【少女誘拐】
ー第1章ー 【少女誘拐】
11月18日
待ちに待ったこの日が来た。空は苛つくほどの晴天。
眩い日差しが僕の体を照らす。
何だか天から呼ばれている気分だ。
僕は今日、死ぬ。
今まで頑張って生きてきた。
最後の晩餐にと、コンビニで買った大好きな
カップラーメンを持ち、
僕は慣れないスキップをふんで、家に向かっていた。
するとそこに、まつげが長く、ショートボブの
優等生っぽい可憐な中学生くらいの少女が哀しげな表情をして立っていた。
スキップを見られて恥ずかしかった僕は、逃げるようにその場を離れようとした。
そんな僕に向かって少女は言った。
「お兄さん、私を誘拐してよ」
何を言ってるんだこいつ…
前言撤回、優等生じゃないな。
僕は、気付かないふりをした。
何度も俺を追いかけて、同じ言葉を繰り返す少女。
諦めて、僕は話を聞くことにした。
「なんで僕に?君は誰?」
それでも少女は言い続ける。
「お兄さん、私を誘拐してよ」
僕は戸惑いながら、人目も気になるので、
とりあえず人通りの少ない路地へと、連れてった。
「まず、名前を教えて?君は誰?」
少女は口を噤んだ。口を開けば、
「私を誘拐してよ」と言う。
「そろっと警察呼ぶぞ?お前は誰だ」
少しキレ気味に言った。
少女もそれを察したのだろう。

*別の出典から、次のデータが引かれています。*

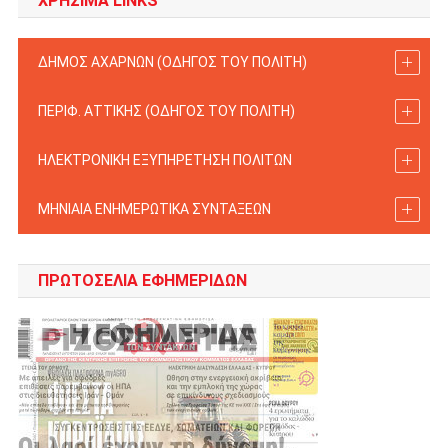
ΧΡΗΣΙΜΑ LINKS
ΔΗΜΟΣ ΑΧΑΡΝΩΝ (ΟΔΗΓΟΣ TOY ΠΟΛΙΤΗ)
ΠΕΡΙΦ. ΑΤΤΙΚΗΣ (ΟΔΗΓΟΣ TOY ΠΟΛΙΤΗ)
ΗΛΕΚΤΡΟΝΙΚΗ ΕΞΥΠΗΡΕΤΗΣΗ ΠΟΛΙΤΩΝ
ΜΗΝΙΑΙΑ ΕΝΗΜΕΡΩΤΙΚΑ ΣΥΝΤΑΞΕΩΝ
ΠΡΩΤΟΣΈΛΙΑ ΕΦΗΜΕΡΊΔΩΝ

やっと名前を口にした。
「………及川 希空」
「君は何で誘拐されたいの?」
僕は素朴な疑問を少女に聞いた。
「お母さんもお父さんも大嫌い。学校も全然楽しくない。私が居なくなれば、きっとみんな幸せなの。だから…
お願い…します、私を誘拐して!!」
少女は本気のようだった。
僕はどうせ死ぬつもりだし、
人生最後に少女の頼みを聞くことに決め、
少女を家に連れてった。
僕の家は、1LDKの古びた古風な家。
死んだおじいちゃんが僕に託してくれた大事な家だ。
障子には幼い時に僕が開けた穴だらけ。
じいちゃんは死ぬ直前まで、
楽しそうにその話をしてたっけな。
思い出に浸っていた僕をよそに、少女は僕の家を見て、
「素敵な家…」と呟いた。
「これで、お兄さんは、この誘拐事件の共犯だよ。
私のことは希空って呼んでね!よろしく!」
少女………希空は、明るい声で
すごく楽しそうにそう言った。
「逃げようとしたって、もう手遅れだ。最後まで希空の
わがままに付き合うよ。」
こうして、僕と希空の新たな人生が幕を開けたのだ。